Bounding box prediction data
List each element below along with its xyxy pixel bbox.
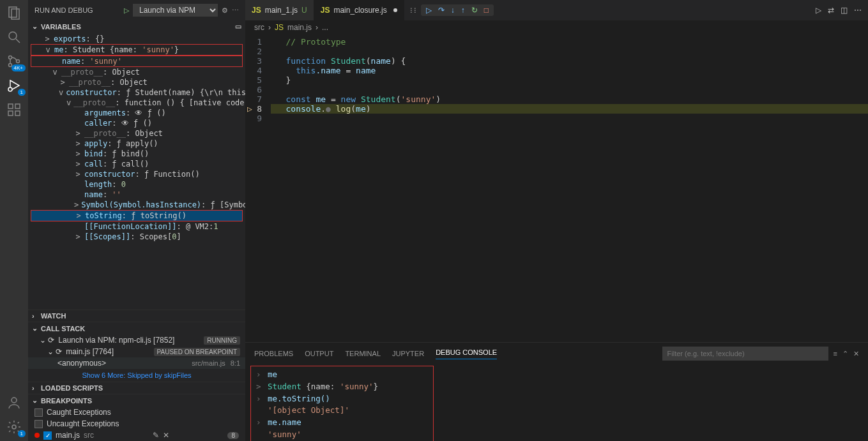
tab-debug-console[interactable]: DEBUG CONSOLE bbox=[436, 348, 497, 359]
variable-row[interactable]: vconstructor: ƒ Student(name) {\r\n this… bbox=[31, 87, 243, 98]
collapse-all-icon[interactable]: ▭ bbox=[235, 22, 241, 31]
svg-line-3 bbox=[16, 39, 20, 43]
more-icon[interactable]: ⋯ bbox=[232, 6, 239, 15]
tab-terminal[interactable]: TERMINAL bbox=[345, 350, 381, 357]
edit-icon[interactable]: ✎ bbox=[153, 431, 159, 440]
tab-jupyter[interactable]: JUPYTER bbox=[392, 350, 424, 357]
callstack-show-more-link[interactable]: Show 6 More: Skipped by skipFiles bbox=[28, 369, 245, 382]
variable-row[interactable]: >constructor: ƒ Function() bbox=[31, 169, 243, 179]
checkbox-icon[interactable] bbox=[43, 431, 52, 440]
svg-point-7 bbox=[8, 87, 12, 91]
console-filter-input[interactable] bbox=[662, 347, 828, 361]
settings-badge: 1 bbox=[18, 430, 26, 437]
debug-controls: ▷ ↷ ↓ ↑ ↻ □ bbox=[421, 4, 494, 16]
editor-area: JSmain_1.jsU JSmain_closure.js ⫶⫶ ▷ ↷ ↓ … bbox=[245, 0, 868, 441]
svg-rect-11 bbox=[15, 111, 20, 116]
variable-row[interactable]: >apply: ƒ apply() bbox=[31, 138, 243, 149]
tab-main-closure-js[interactable]: JSmain_closure.js bbox=[314, 0, 404, 20]
sidebar-title: RUN AND DEBUG bbox=[34, 6, 93, 14]
extensions-icon[interactable] bbox=[6, 102, 22, 117]
search-icon[interactable] bbox=[6, 29, 22, 45]
step-over-button[interactable]: ↷ bbox=[437, 6, 446, 15]
svg-rect-9 bbox=[15, 104, 20, 108]
step-into-button[interactable]: ↓ bbox=[450, 6, 456, 15]
continue-button[interactable]: ▷ bbox=[425, 6, 433, 15]
variable-row[interactable]: >__proto__: Object bbox=[31, 128, 243, 138]
run-file-button[interactable]: ▷ bbox=[816, 6, 821, 15]
tab-problems[interactable]: PROBLEMS bbox=[254, 350, 293, 357]
run-debug-icon[interactable]: 1 bbox=[6, 78, 22, 93]
config-gear-icon[interactable]: ⚙ bbox=[222, 6, 228, 15]
variables-tree[interactable]: >exports: {}vme: Student {name: 'sunny'}… bbox=[28, 33, 245, 310]
variable-row[interactable]: >__proto__: Object bbox=[31, 77, 243, 87]
account-icon[interactable] bbox=[6, 395, 22, 410]
breakpoint-dot-icon bbox=[34, 433, 40, 438]
breadcrumbs[interactable]: src› JSmain.js› ... bbox=[245, 20, 868, 34]
remove-icon[interactable]: ✕ bbox=[163, 431, 169, 440]
checkbox-icon[interactable] bbox=[34, 408, 43, 417]
close-panel-icon[interactable]: ✕ bbox=[853, 350, 859, 358]
bp-file-row[interactable]: main.jssrc✎✕8 bbox=[28, 430, 245, 441]
modified-dot-icon bbox=[393, 8, 397, 12]
callstack-process-row[interactable]: ⌄ ⟳Launch via NPM: npm-cli.js [7852]RUNN… bbox=[28, 334, 245, 346]
current-line-indicator-icon: ▷ bbox=[245, 104, 254, 114]
callstack-section-header[interactable]: ⌄CALL STACK bbox=[28, 322, 245, 334]
variable-row[interactable]: >call: ƒ call() bbox=[31, 159, 243, 169]
code-editor[interactable]: 1 // Prototype 2 3 function Student(name… bbox=[245, 34, 868, 342]
variable-row[interactable]: >toString: ƒ toString() bbox=[31, 210, 243, 221]
debug-sidebar: RUN AND DEBUG ▷ Launch via NPM ⚙ ⋯ ⌄VARI… bbox=[28, 0, 245, 441]
svg-rect-10 bbox=[8, 111, 13, 116]
variable-row[interactable]: length: 0 bbox=[31, 179, 243, 190]
loaded-scripts-header[interactable]: ›LOADED SCRIPTS bbox=[28, 382, 245, 394]
svg-point-2 bbox=[9, 32, 17, 40]
stop-button[interactable]: □ bbox=[483, 6, 490, 15]
debug-badge: 1 bbox=[18, 89, 26, 96]
callstack-thread-row[interactable]: ⌄ ⟳main.js [7764]PAUSED ON BREAKPOINT bbox=[28, 346, 245, 357]
callstack-frame-row[interactable]: <anonymous>src/main.js8:1 bbox=[28, 357, 245, 369]
variable-row[interactable]: v__proto__: function () { [native code] … bbox=[31, 98, 243, 108]
variable-row[interactable]: >bind: ƒ bind() bbox=[31, 149, 243, 159]
settings-gear-icon[interactable]: 1 bbox=[6, 419, 22, 435]
bp-caught-exceptions[interactable]: Caught Exceptions bbox=[28, 407, 245, 418]
diff-icon[interactable]: ⇄ bbox=[828, 6, 834, 15]
list-icon[interactable]: ≡ bbox=[834, 350, 837, 357]
debug-console-output[interactable]: ›me >Student {name: 'sunny'} ›me.toStrin… bbox=[250, 366, 434, 441]
variable-row[interactable]: [[FunctionLocation]]: @ VM2:1 bbox=[31, 221, 243, 232]
bp-uncaught-exceptions[interactable]: Uncaught Exceptions bbox=[28, 418, 245, 430]
svg-point-4 bbox=[9, 56, 12, 59]
split-editor-button[interactable]: ◫ bbox=[841, 6, 848, 15]
tab-output[interactable]: OUTPUT bbox=[305, 350, 333, 357]
bottom-panel: PROBLEMS OUTPUT TERMINAL JUPYTER DEBUG C… bbox=[245, 342, 868, 441]
checkbox-icon[interactable] bbox=[34, 420, 43, 428]
step-out-button[interactable]: ↑ bbox=[460, 6, 466, 15]
tab-main-1-js[interactable]: JSmain_1.jsU bbox=[245, 0, 314, 20]
variable-row[interactable]: name: '' bbox=[31, 190, 243, 200]
panel-tabs: PROBLEMS OUTPUT TERMINAL JUPYTER DEBUG C… bbox=[245, 343, 868, 364]
variable-row[interactable]: >[[Scopes]]: Scopes[0] bbox=[31, 232, 243, 242]
variable-row[interactable]: >Symbol(Symbol.hasInstance): ƒ [Symbol.h… bbox=[31, 200, 243, 210]
more-actions-icon[interactable]: ⋯ bbox=[854, 6, 862, 15]
svg-rect-8 bbox=[8, 104, 13, 108]
variables-section-header[interactable]: ⌄VARIABLES▭ bbox=[28, 20, 245, 33]
launch-config-select[interactable]: Launch via NPM bbox=[133, 4, 218, 17]
collapse-panel-icon[interactable]: ⌃ bbox=[842, 350, 848, 358]
variable-row[interactable]: arguments: 👁 ƒ () bbox=[31, 108, 243, 118]
start-debug-button[interactable]: ▷ bbox=[124, 6, 129, 15]
variable-row[interactable]: name: 'sunny' bbox=[31, 56, 243, 67]
editor-tabbar: JSmain_1.jsU JSmain_closure.js ⫶⫶ ▷ ↷ ↓ … bbox=[245, 0, 868, 20]
drag-handle-icon[interactable]: ⫶⫶ bbox=[409, 6, 417, 15]
watch-section-header[interactable]: ›WATCH bbox=[28, 310, 245, 322]
scm-badge: 4K+ bbox=[11, 64, 26, 71]
source-control-icon[interactable]: 4K+ bbox=[6, 54, 22, 69]
restart-button[interactable]: ↻ bbox=[470, 6, 479, 15]
explorer-icon[interactable] bbox=[6, 5, 22, 20]
variable-row[interactable]: caller: 👁 ƒ () bbox=[31, 118, 243, 128]
variable-row[interactable]: >exports: {} bbox=[31, 34, 243, 44]
svg-point-13 bbox=[12, 425, 16, 429]
sidebar-header: RUN AND DEBUG ▷ Launch via NPM ⚙ ⋯ bbox=[28, 0, 245, 20]
breakpoints-header[interactable]: ⌄BREAKPOINTS bbox=[28, 394, 245, 407]
svg-point-12 bbox=[11, 398, 17, 403]
variable-row[interactable]: vme: Student {name: 'sunny'} bbox=[31, 44, 243, 56]
minimap[interactable] bbox=[817, 34, 868, 342]
variable-row[interactable]: v__proto__: Object bbox=[31, 67, 243, 77]
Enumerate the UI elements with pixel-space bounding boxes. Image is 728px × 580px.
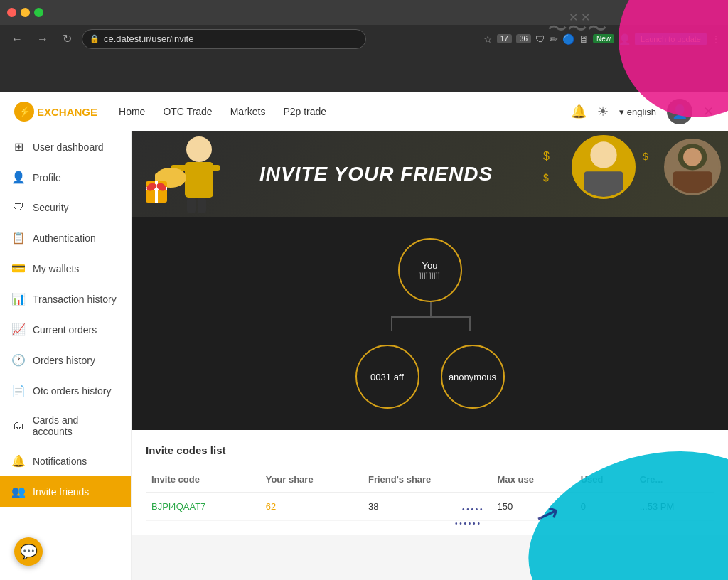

— WHAT TO WORK ON —
Look through the entries above and report the number of lines that contain "badge". Write only the number.

— YOUR RESPONSE —
3